* **WHAT NEEDS TO BE DONE**
Find the string "impasse" in the data, and copy out each line that has it.

[Stored dataset items]
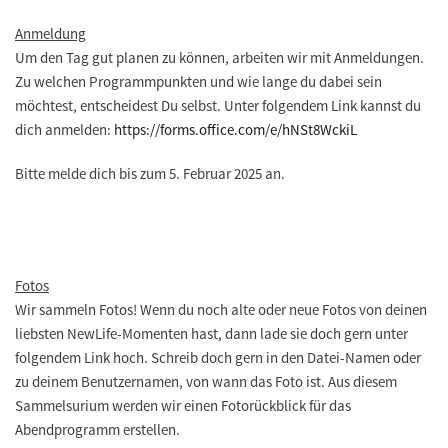
Anmeldung
Um den Tag gut planen zu können, arbeiten wir mit Anmeldungen.
Zu welchen Programmpunkten und wie lange du dabei sein
möchtest, entscheidest Du selbst. Unter folgendem Link kannst du
dich anmelden:
https://forms.office.com/e/hNSt8WckiL
Bitte melde dich bis zum
5. Februar 2025
an.
Fotos
Wir sammeln Fotos! Wenn du noch alte oder neue Fotos von deinen
liebsten NewLife-Momenten hast, dann lade sie doch gern unter
folgendem Link hoch. Schreib doch gern in den Datei-Namen oder
zu deinem Benutzernamen, von wann das Foto ist. Aus diesem
Sammelsurium werden wir einen Fotorückblick für das
Abendprogramm erstellen.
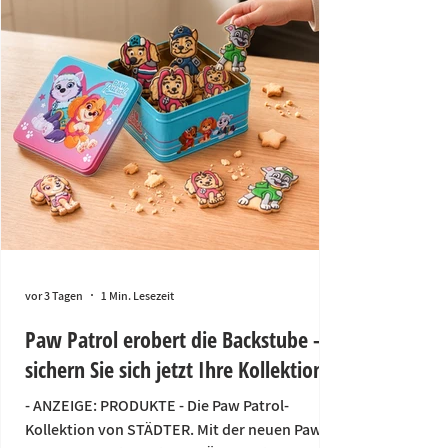
vor 3 Tagen
1 Min. Lesezeit
Paw Patrol erobert die Backstube –
sichern Sie sich jetzt Ihre Kollektion!
- ANZEIGE: PRODUKTE - Die Paw Patrol-
Kollektion von STÄDTER. Mit der neuen Paw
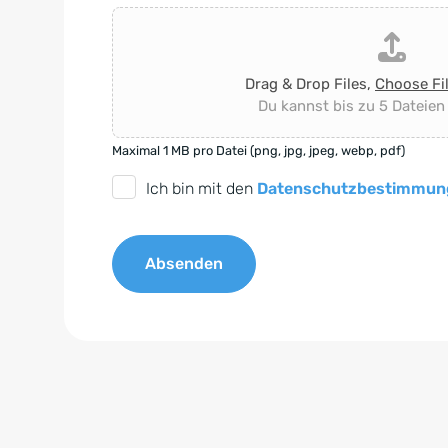
Drag & Drop Files,
Choose Fi
Du kannst bis zu 5 Dateien
Maximal 1 MB pro Datei (png, jpg, jpeg, webp, pdf)
D
Ich bin mit den
Datenschutzbestimmun
S
G
Absenden
V
O
A
-
l
E
t
i
e
n
r
v
n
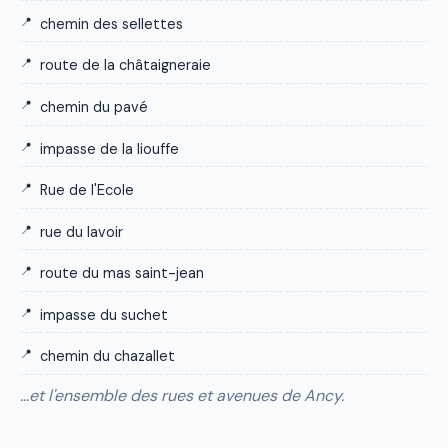
chemin des sellettes
route de la châtaigneraie
chemin du pavé
impasse de la liouffe
Rue de l'Ecole
rue du lavoir
route du mas saint-jean
impasse du suchet
chemin du chazallet
…et l'ensemble des rues et avenues de Ancy.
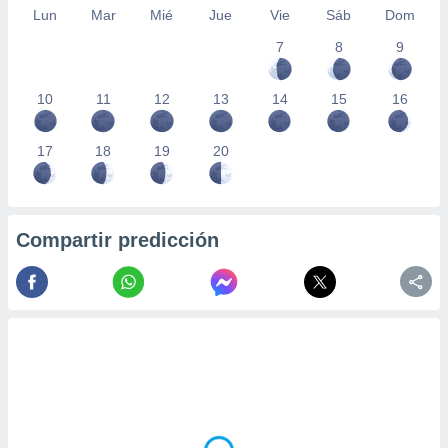
Lun
Mar
Mié
Jue
Vie
Sáb
Dom
7
8
9
10
11
12
13
14
15
16
17
18
19
20
Compartir predicción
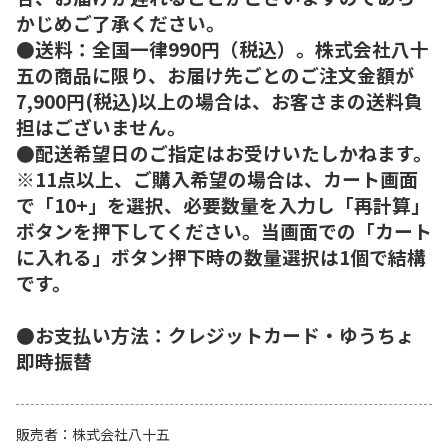
かじめご了承ください。
●送料：全国一律990円（税込）。株式会社八十
五の商品に限り、お届け先ごとのご注文金額が
7,900円(税込)以上の場合は、お客さまの送料負
担はございません。
●配送希望日のご指定はお受けいたしかねます。
※11点以上、ご購入希望の場合は、カート画面
で「10+」を選択、必要数量を入力し「再計算」
ボタンを押下してください。当画面での「カート
に入れる」ボタン押下時の数量選択は1個で結構
です。
●お支払い方法：クレジットカード・ゆうちょ
即時振替
販売者
株式会社八十五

* **TASK OUTPUT**
impasse de la liouffe
impasse du suchet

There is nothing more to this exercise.